Three items are fueling the speculation that the Detroit Lions might be re-branding its football franchise. The first, and easily least significant is a contest that the Detroit News held, inviting readers to create their own logos. Some of the worst are posted on this page; the winner can be seen here. |Thanks to Uni Watch|
The other two bits of info come from PFT. The indefatigable Florio first points to a Grady Jackson interview:
On Monday, Jackson blurted out that he likes the team’s “new colors.” (In Grady’s defense, he was probably distracted by thoughts of food.)
Also mentioned was the fact that the Detroit Lions online pro shop is selling merch at massively slashed prices. And they don’t seem to have anything at regular price. I ordered a Jon Kitna jersey for like ten bucks. Yeah, I overpaid by about $9.50, but it was totally worth it for all the brownie points it’ll score me with Jesus! Eh, at least if I get a DUI while I’m wearing it, I’ll be granted eternal salvation.
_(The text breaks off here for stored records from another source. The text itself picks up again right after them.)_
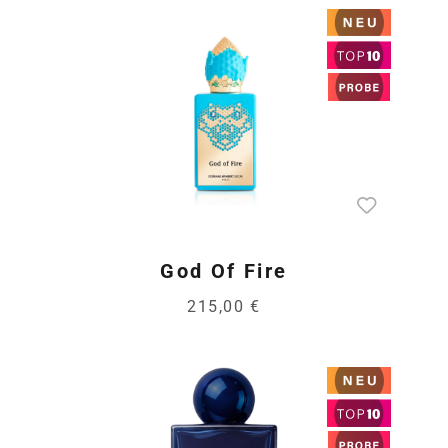
God Of Fire
215,00 €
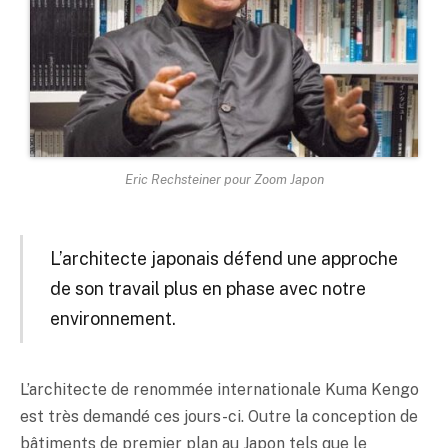
Eric Rechsteiner pour Zoom Japon
L’architecte japonais défend une approche
de son travail plus en phase avec notre
environnement.
L’architecte de renommée internationale Kuma Kengo
est très demandé ces jours-ci. Outre la conception de
bâtiments de premier plan au Japon tels que le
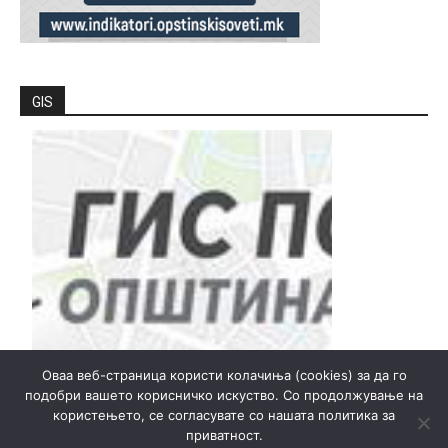
GIS
Оваа веб-страница користи колачиња (cookies) за да го
подобри вашето корисничко искуство. Со продолжување на
користењето, се согласувате со нашата политика за
приватност.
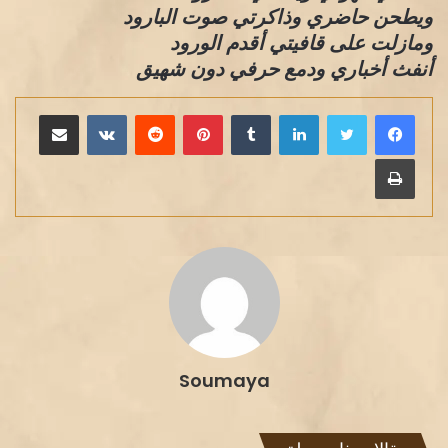
ويطحن حاضري وذاكرتي صوت البارود
ومازلت على قافيتي أقدم الورود
أنفث أخباري ودمع حرفي دون شهيق
لينكدإن
بينتيريست
مشاركة عبر البريد
طباعة
Soumaya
That’s how that works, right?





I’ve gotta logo for ‘em.
[tinyurl.com]
A big bucket of AIDS.
I’ve got a logo for them, too:
Two guys fucking.
Enrico – couldn’t find a good enough link for that picture?
A taped on piece of paper with poop drawn in crayon. Text for home, image for away.
Would genital warts show up on a silver background?
I like the lion breaking out of jail
[multimedia.detnews.com]
That one would be better for the Bengals.
+1 Taco
The Lions deserve a logo drawn with crayons.
just put a shitted up roll of toilet paper on the helmet and it says everything in one fantastic image.
Is it just me, or do most of the reader submitted logos look like they belong on an XFL helmet. Caling Vince McMahon!